A low income tax rate means a Roth IRA conversion could be a great idea. The money that is converted to the Roth IRA will not be taxed when it’s withdrawn. This is in stark contrast to withdrawals from a 401(k) plan or traditional IRA, which are taxed at ordinary income tax rates. Not only are the withdrawals taxed, but you are forced to withdraw from these accounts annually at age 72. These withdrawals are called Required Minimum Distributions (RMDs) and are the source of huge tax bills for many people in retirement. It is also important to point out that Roth IRAs do not have RMDs.

A Case Study

Most people use a financial planner to help them figure out if a Roth IRA conversion makes sense for them and to determine how much they should convert. This can be a great idea since mistakes can lead to missing out on thousands of dollars in potential savings.

For a Roth IRA conversion case study that I look at, I used WealthTrace’s retirement planning software. WealthTrace has a comprehensive Roth IRA conversion scenarios feature that allowed me to see if a couple should convert to a Roth IRA, how much they should convert, and over what time frame.

The couple I looked at is 58 years old and just retired. They have $1 million in a rollover IRA and are thinking of converting it to a Roth IRA. They will both receive Social Security at age 67. The prime Roth conversion years are today through age 66 (before Social Security begins).

I homed in on the best solution using the Roth conversion what-if scenarios feature. It turns out that they should convert 60% of their rollover IRA to the Roth IRA over a six year period.
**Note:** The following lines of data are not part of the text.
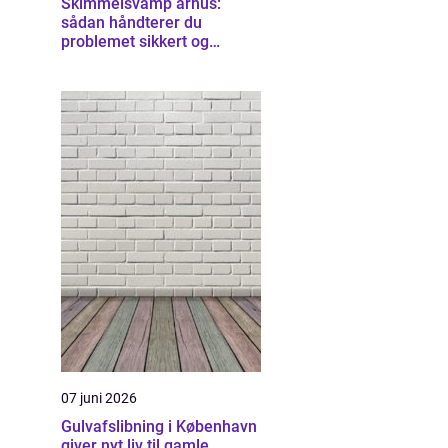
Skimmelsvamp århus:
sådan håndterer du
problemet sikkert og
effektivt
07 juni 2026
Gulvafslibning i København
giver nyt liv til gamle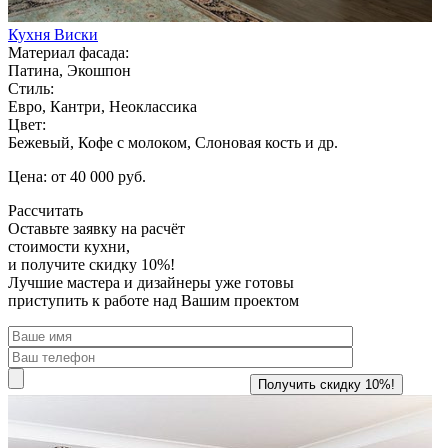
Кухня Виски
Материал фасада:
Патина, Экошпон
Стиль:
Евро, Кантри, Неоклассика
Цвет:
Бежевый, Кофе с молоком, Слоновая кость и др.
Цена: от 40 000 руб.
Рассчитать
Оставьте заявку
на расчёт
стоимости кухни,
и получите скидку 10%!
Лучшие мастера и дизайнеры уже готовы
приступить к работе над Вашим проектом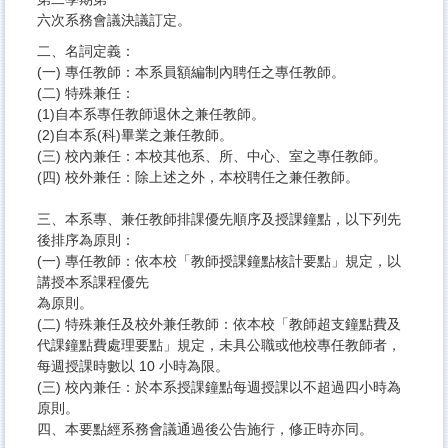
六次系務會議決議訂定。
二、名詞定義：
(一) 專任教師：本系員額編制內聘任之專任教師。
(二) 特殊兼任：
(1)自本系專任教師退休之兼任教師。
(2)自本系(科)畢業之兼任教師。
(三) 校內兼任：本校其他系、所、中心、室之專任教師。
(四) 校外兼任：除上述之外，本校聘任之兼任教師。
三、本系專、兼任教師排課優先順序及授課鐘點，以下列先
後排序為原則：
(一) 專任教師：依本校「教師授課鐘點核計要點」規定，以
講授本系課程優先
為原則。
(二) 特殊兼任及校外兼任教師：依本校「教師超支鐘點費及
代課鐘點費處理要點」規定，未具公職或他校專任教師者，
每週授課時數以 10 小時為限。
(三) 校內兼任：於本系授課鐘點每週授課以不超過四小時為
原則。
四、本要點經系務會議通過後公告施行，修正時亦同。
This gives them the most money left over at the end of their life expectancy.

One might ask, why not convert all of the money to a Roth IRA? This is not always the best strategy because federal income tax rates (and some state income tax rates) are progressive in nature. So the more income you have, the higher your tax rate is. If you convert too much of the IRA in one year, this will drive you into a tax rate that is so high that the benefits of the Roth conversion go away or are at least severely reduced.

Other Reasons to Consider a Roth IRA Conversion

Many people like having a Roth IRA for inheritance purposes. A Roth IRA left to children will not have RMDs and are not taxable. This is not true of traditional IRAs and 401(k) accounts. When these types of accounts are inherited by children, the children will be forced to take RMDs and will pay taxes on these withdrawals.

Another reason many people are converting to Roth IRAs is the belief that federal income tax rates are going to increase in the future. This is entirely possible given the deficits the U.S. is running and the staggering amount of debt our country has. If income tax rates will be higher in the future, it could make a lot of sense to convert to a Roth IRA now while federal income tax rates are relatively low.

In Summary

Converting to a Roth IRA can save many people a lot of money. For some it could mean an earlier retirement than they thought possible. But you should not guess or use simple free calculators when making this decision. Either hire a qualified financial planner to help or purchase sophisticated retirement planning software that will allow you to run your own Roth IRA conversion scenarios.